Group Anagrams
Description
You are given an array of strings. Your task is to group together all strings that are anagrams of each other.
Two strings are considered anagrams if one can be rearranged to form the other. In other words, they contain exactly the same characters with the same frequencies, just in a different order.
Return the grouped anagrams as a list of lists. The groups can appear in any order, and the strings within each group can also appear in any order.
Examples
Example 1
Input: strs = ["eat", "tea", "tan", "ate", "nat", "bat"]
Output: [["bat"], ["nat", "tan"], ["ate", "eat", "tea"]]

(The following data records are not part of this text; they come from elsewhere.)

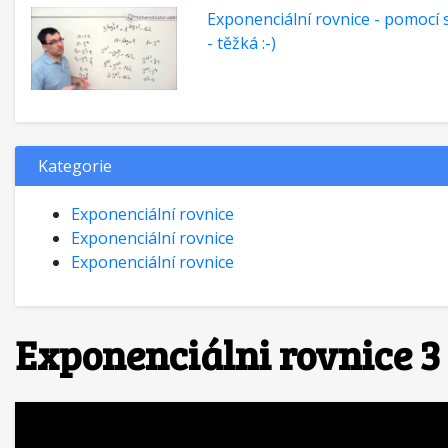
Exponenciální rovnice - pomocí 
- těžká :-)
Kategorie
Exponenciální rovnice
Exponenciální rovnice
Exponenciální rovnice
Exponenciálni rovnice 3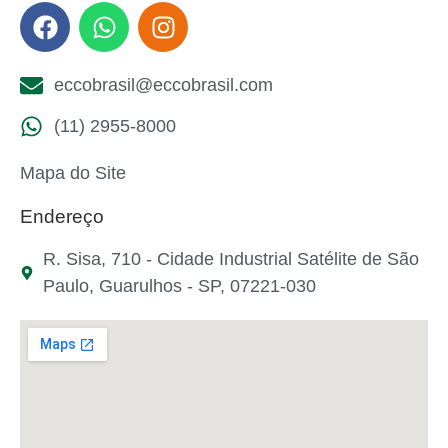
eccobrasil@eccobrasil.com
(11) 2955-8000
Mapa do Site
Endereço
R. Sisa, 710 - Cidade Industrial Satélite de São
Paulo, Guarulhos - SP, 07221-030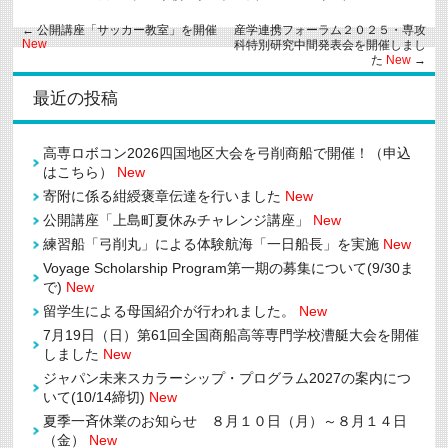
←
公開講座「サッカー教室」を開催
産学連携フォーラム２０２５・専攻
New
科特別研究中間発表会を開催しまし
た
New
→
最近の投稿
高専ロボコン2026四国地区大会を弓削商船で開催！（申込
はこちら）
New
寄附に係る紺綬褒章伝達を行いました
New
公開講座「上島町夏休みチャレンジ講座」
New
練習船「弓削丸」による体験航海「一日船長」を実施
New
Voyage Scholarship Program第一期の募集について(9/30ま
で)
New
留学生による母国紹介が行われました。
New
7月19日（日）第61回全国商船高等専門学校漕艇大会を開催
しました
New
ジャパン未来スカラーシップ・プログラム2027の案内につ
いて(10/14締切)
New
夏季一斉休業のお知らせ ８月１０日（月）～８月１４日
（金）
New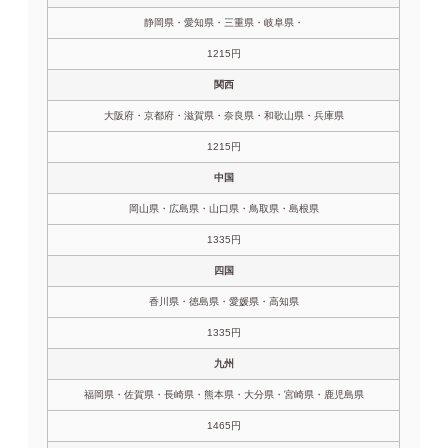
静岡県・愛知県・三重県・岐阜県・
1215円
関西
大阪府・京都府・滋賀県・奈良県・和歌山県・兵庫県
1215円
中国
岡山県・広島県・山口県・鳥取県・島根県
1335円
四国
香川県・徳島県・愛媛県・高知県
1335円
九州
福岡県・佐賀県・長崎県・熊本県・大分県・宮崎県・鹿児島県
1465円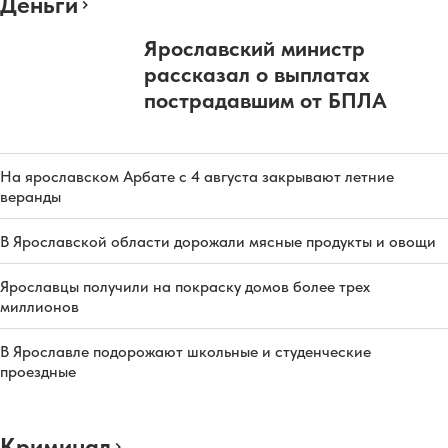
Деньги
Ярославский министр
рассказал о выплатах
пострадавшим от БПЛА
На ярославском Арбате с 4 августа закрывают летние
веранды
В Ярославской области дорожали мясные продукты и овощи
Ярославцы получили на покраску домов более трех
миллионов
В Ярославле подорожают школьные и студенческие
проездные
Криминал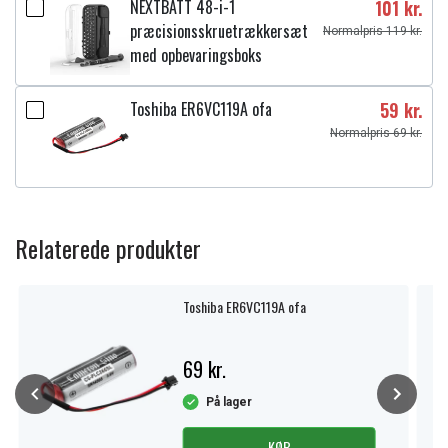
NEXTBATT 48-i-1
101 kr.
præcisionsskruetrækkersæt
Normalpris 119 kr.
med opbevaringsboks
Toshiba ER6VC119A ofa
59 kr.
Normalpris 69 kr.
Relaterede produkter
Toshiba ER6VC119A ofa
69 kr.
På lager
KØB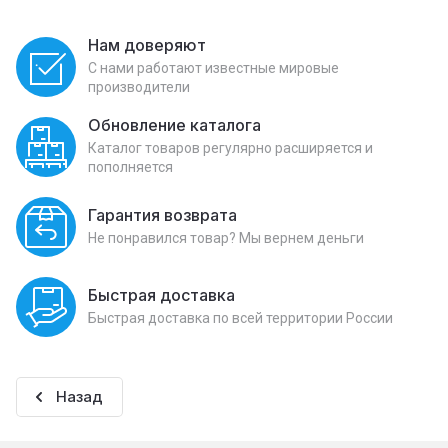
Нам доверяют
С нами работают известные мировые
производители
Обновление каталога
Каталог товаров регулярно расширяется и
пополняется
Гарантия возврата
Не понравился товар? Мы вернем деньги
Быстрая доставка
Быстрая доставка по всей территории России
Назад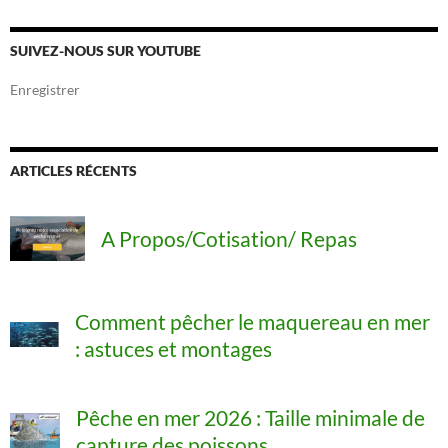
h
e
r
SUIVEZ-NOUS SUR YOUTUBE
c
h
Enregistrer
e
r
:
ARTICLES RÉCENTS
A Propos/Cotisation/ Repas
Comment pêcher le maquereau en mer
: astuces et montages
Pêche en mer 2026 : Taille minimale de
capture des poissons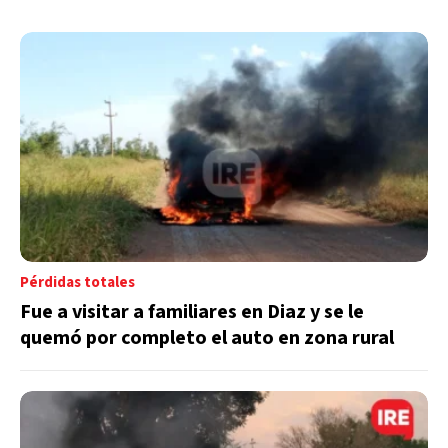
Pérdidas totales
Fue a visitar a familiares en Diaz y se le
quemó por completo el auto en zona rural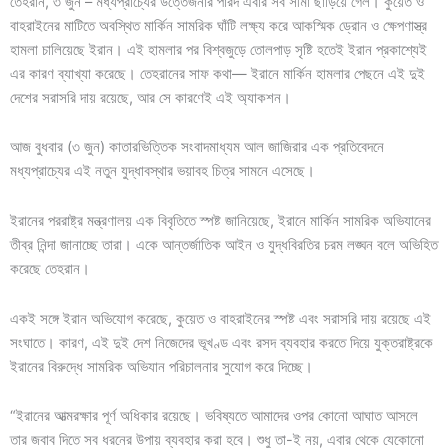
তেহরান, ৩ জুন – মধ্যপ্রাচ্যের উত্তেজনার পারদ এবার সব সীমা ছাড়িয়ে গেল। কুয়েত ও
বাহরাইনের মাটিতে অবস্থিত মার্কিন সামরিক ঘাঁটি লক্ষ্য করে আকস্মিক ড্রোন ও ক্ষেপণাস্ত্র
হামলা চালিয়েছে ইরান। এই হামলার পর বিশ্বজুড়ে তোলপাড় সৃষ্টি হতেই ইরান প্রকাশ্যেই
এর কারণ ব্যাখ্যা করেছে। তেহরানের সাফ কথা— ইরানে মার্কিন হামলার পেছনে এই দুই
দেশের সরাসরি দায় রয়েছে, আর সে কারণেই এই অ্যাকশন।
আজ বুধবার (৩ জুন) কাতারভিত্তিক সংবাদমাধ্যম আল জাজিরার এক প্রতিবেদনে
মধ্যপ্রাচ্যের এই নতুন যুদ্ধাবস্থার ভয়াবহ চিত্র সামনে এসেছে।
ইরানের পররাষ্ট্র মন্ত্রণালয় এক বিবৃতিতে স্পষ্ট জানিয়েছে, ইরানে মার্কিন সামরিক অভিযানের
তীব্র নিন্দা জানাচ্ছে তারা। একে আন্তর্জাতিক আইন ও যুদ্ধবিরতির চরম লঙ্ঘন বলে অভিহিত
করেছে তেহরান।
একই সঙ্গে ইরান অভিযোগ করেছে, কুয়েত ও বাহরাইনের স্পষ্ট এবং সরাসরি দায় রয়েছে এই
সংঘাতে। কারণ, এই দুই দেশ নিজেদের ভূখণ্ড এবং রসদ ব্যবহার করতে দিয়ে যুক্তরাষ্ট্রকে
ইরানের বিরুদ্ধে সামরিক অভিযান পরিচালনার সুযোগ করে দিচ্ছে।
“ইরানের আত্মরক্ষার পূর্ণ অধিকার রয়েছে। ভবিষ্যতে আমাদের ওপর কোনো আঘাত আসলে
তার জবাব দিতে সব ধরনের উপায় ব্যবহার করা হবে। শুধু তা-ই নয়, এবার থেকে যেকোনো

Explanation: The string "bat" has no anagram partner in the list, so it forms its own group. The strings "nat" and "tan" are anagrams of each other because rearranging the letters of "nat" gives "tan" and vice versa. Similarly, "ate", "eat", and "tea" are all anagrams — they each contain exactly one 'a', one 'e', and one 't'.
Example 2
Input: strs = [""]
Output: [[""]]
Explanation: There is only one string, which is an empty string. It forms a group by itself. An empty string is considered an anagram of itself since both have zero characters.
Example 3
Input: strs = ["a"]
Output: [["a"]]
Explanation: A single-character string can only be an anagram of itself. Since there is no other string to pair with, it forms its own group.
Constraints
- 1 ≤ strs.length ≤ 10^4
- 0 ≤ strs[i].length ≤ 100
- strs[i] consists of lowercase English letters only
Editorial
Brute Force
Intuition
The most straightforward way to group anagrams is to compare every string with every other string and check whether they are anagrams. Two strings are anagrams if sorting both of them produces the same result.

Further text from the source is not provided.